Just as the talent scouts saw/heard something they liked in "Sweeney Todd," they paid it forward with "Godfather Part III," whose viewership included Luciano Pavarotti, about to make an offer no singing Corleone, or any singer for that matter, could refuse.
"At the time he was taking on one student a year to spend a couple months of the summer with him at his home in Italy," recalls D'Ambrosio. "He knew some of the people on the production and contacted them, asking them if I'd be interested."
As if!
"Luciano was my idol, and here I was being asked to meet and sing with the person who inspired me, who set the bar so high ..."
So it was off to the Pavarotti estate for the summer of a lifetime.
The old saw about "you shouldn't meet your heroes" was buried as far as D'Ambrosio was concerned: "It isn't always the case, but with Pavarotti ... the thrill was finding that the person I always idolized was, in fact, a great guy, too. So he actually exceeded my expectations in that regard."
From Corleone and Pavarotti, he was ready to make the leap to Webber and "Phantom."
Now in the thirtysomething dramatic tenor range he felt would have better suited his "Godfather" performance, D'Ambrosio was more than ready for the music of the night.
But could he have possibly predicted the length of the night's duration?
"Not really ... I knew it was going to be successful, but I never thought I'd be breaking any records," he says. "I'm just so happy that it was a show I was happy doing, not one where I was unhappy to be on stage ... and, yes, I'd love to do it again if I ever get the chance."
Meanwhile, people were still coming to him with hard-to-refuse offers.
Next in line: pop legend Barry Manilow, who tapped D'Ambrosio to play the lead character of Tony for the year-long pre-Broadway run of "Copacabana" in 2000.
Despite his splashy "Godfather III" debut on film, he followed that with just one more credit, Spike Lee's "Jungle Fever," with nothing since (though he did a 2007 "Godfather III" alumni reunion/screening with Francis Ford Coppola and others).

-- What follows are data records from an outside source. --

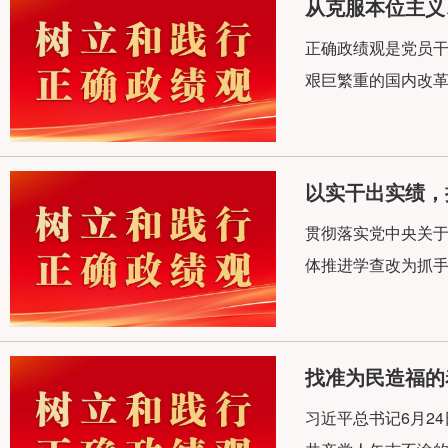
从克服本位主义
正确政绩观是党员干
艰巨繁重的国内改革
以实干出实绩，
贯彻落实党中央关
体推进学查改为抓手
找准为民造福的
习近平总书记6月2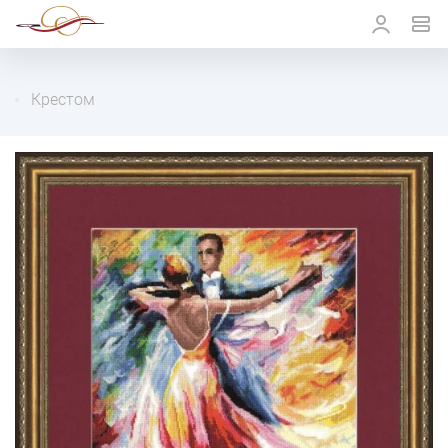
Крестом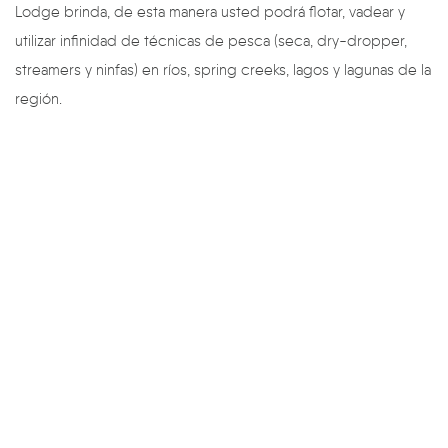
Lodge brinda, de esta manera usted podrá flotar, vadear y
utilizar infinidad de técnicas de pesca (seca, dry-dropper,
streamers y ninfas) en ríos, spring creeks, lagos y lagunas de la
región.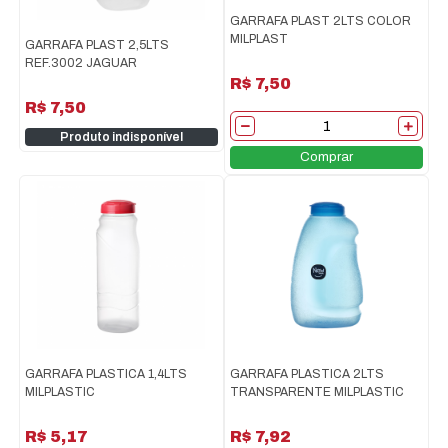
GARRAFA PLAST 2LTS COLOR
MILPLAST
GARRAFA PLAST 2,5LTS
REF.3002 JAGUAR
R$ 7,50
R$ 7,50
Produto indisponível
Comprar
GARRAFA PLASTICA 1,4LTS
GARRAFA PLASTICA 2LTS
MILPLASTIC
TRANSPARENTE MILPLASTIC
R$ 5,17
R$ 7,92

"I ended up realizing pretty quickly, much to my agent's chagrin, that I didn't like the process of doing movies," says D'Ambrosio.
"For me personally, I didn't like the waiting around, and I don't like doing five takes of a scene and then having them put in the hands of an editor. I like being able to connect with an audience, the interaction, orchestrating my own performance."
Which is exactly what he's being doing the past decade with his one-man shows, including this weekend's Broadway-themed edition at the BCPA.
"It was Barry Manilow who showed me how all that's done," he says of his "Copacabana" tenure. I remember that he said 'Franc, you're a singer, and I'm a performer ... I'm going to show you how to do this.'
"And he did: he taught me how to break the fourth wall, which until then I didn't know how to do. Now, I can look out at the audience, ready to address and engage with them ... because I learned from the best."